During the time that David was attending college, Joe’s job moved the Seale family to Anchorage Ak. Even though Jeannette had been asked by several high-ranking officers to visit the ships in Whitter, Alaska which is 60 miles away from Anchorage, she spent another winter crying and telling God “No, she did not want to follow the ships to that tiny cold rainy miserable hamlet of Whittier,” an old cold war deep-water port. But the Lord won out again and she relented.

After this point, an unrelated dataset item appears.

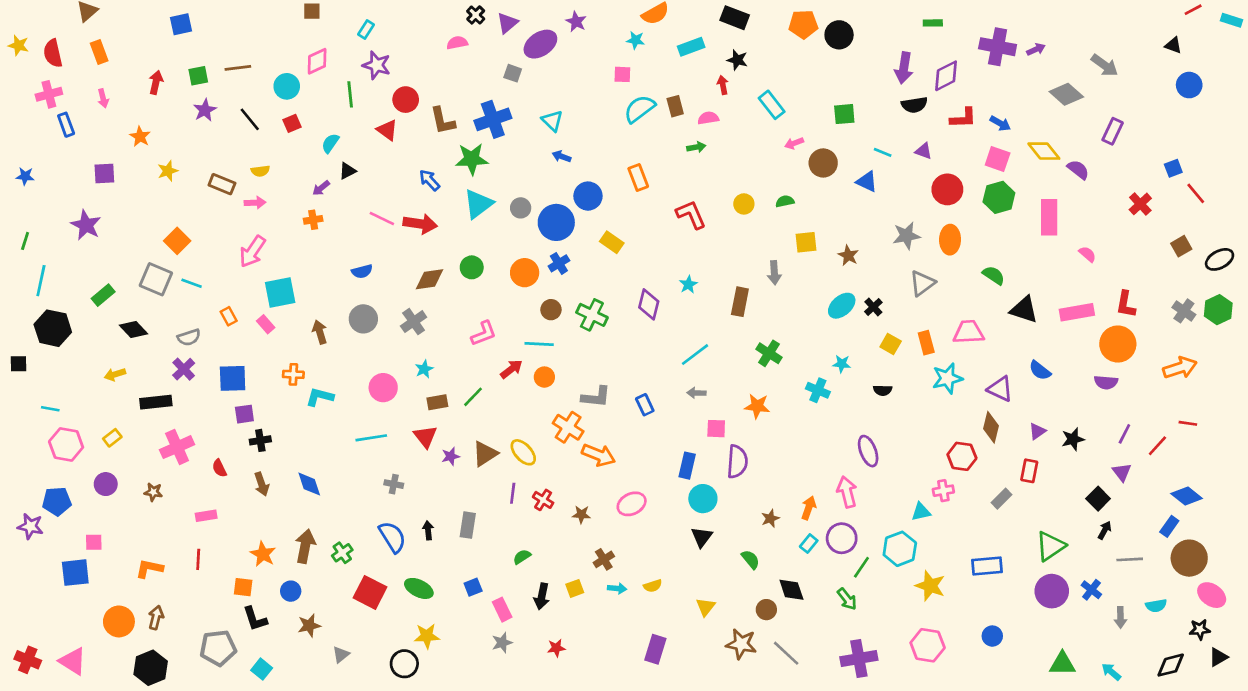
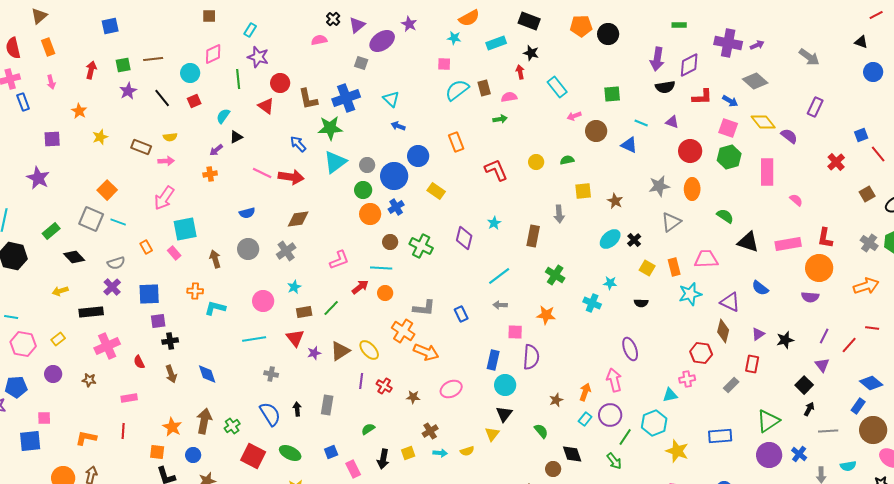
gray diamond: (1066, 94) -> (755, 81), moved
green circle: (472, 267) -> (363, 190), moved
yellow triangle: (706, 607) -> (492, 434), moved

David and Ina helped two summers in the newly founded mission that Joe and Jeannette had started in Whittier. David and Ina eventually went to England to work and while there the mission work was moved to Seward where most cruise ships docked. David and Ina were asked to come back and be the director of the mission in Seward. This was a faith mission, he was offered no salary and had no budget, no money, no building, no place for them to live but they had a big God they could trust with the future of this work that was His.

Three Port Mission

Since that year 1993, the work has continued in earnest, visiting cruise ships in the summer months, now in all three ports, Seward, Whittier, and Anchorage, and freighters in Seward and Anchorage.

Cruise Ship

In 2013, David and Ina Hawkins retired after 20 years of tireless service to the seafarers. David always said he was so driven to share Christ with seafarers because in his 7 1/2 years at sea, no one ever shared Christ with him until he was in the hospital in Juneau, after the watertight door accident. Even after my encounter with him, he tried to commit suicide in a seaman’s club in London. He was a very troubled man, but Jesus Christ healed his emotional and spiritual wounds and sent him to share the same message of love and forgiveness to other men of the sea. The most amazed crew were the ones he had worked with, drank with, gambled with, and knew him as Harry the Dog.

Current Director

Scott Johnson became the director in June of 2013, so this summer will be his tenth summer ship visiting. Joe and I are still involved with visiting ships in Whittier and Anchorage and in other ports of the world.